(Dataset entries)
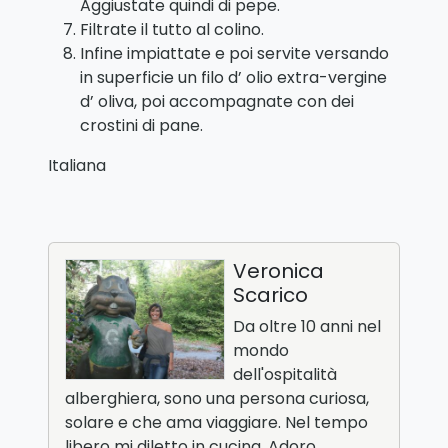
Aggiustate quindi di pepe.
Filtrate il tutto al colino.
Infine impiattate e poi servite versando
in superficie un filo d’ olio extra-vergine
d’ oliva, poi accompagnate con dei
crostini di pane.
Italiana
Veronica
Scarico
Da oltre 10 anni nel
mondo
dell'ospitalità
alberghiera, sono una persona curiosa,
solare e che ama viaggiare. Nel tempo
libero mi diletto in cucina. Adoro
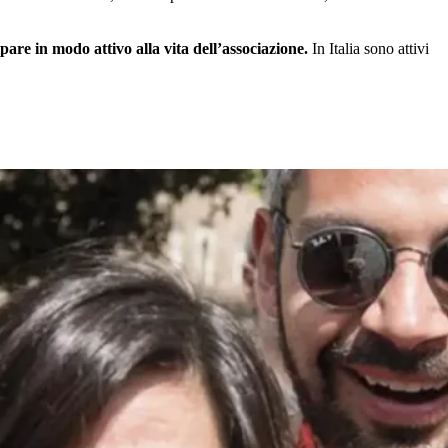
are in modo attivo alla vita dell’associazione.
In Italia sono attivi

▶ _Task goal_:
The answer is every line in the data where the word "sono" appears.

▶ _Answer section_:
alberghiera, sono una persona curiosa,
In Italia sono attivi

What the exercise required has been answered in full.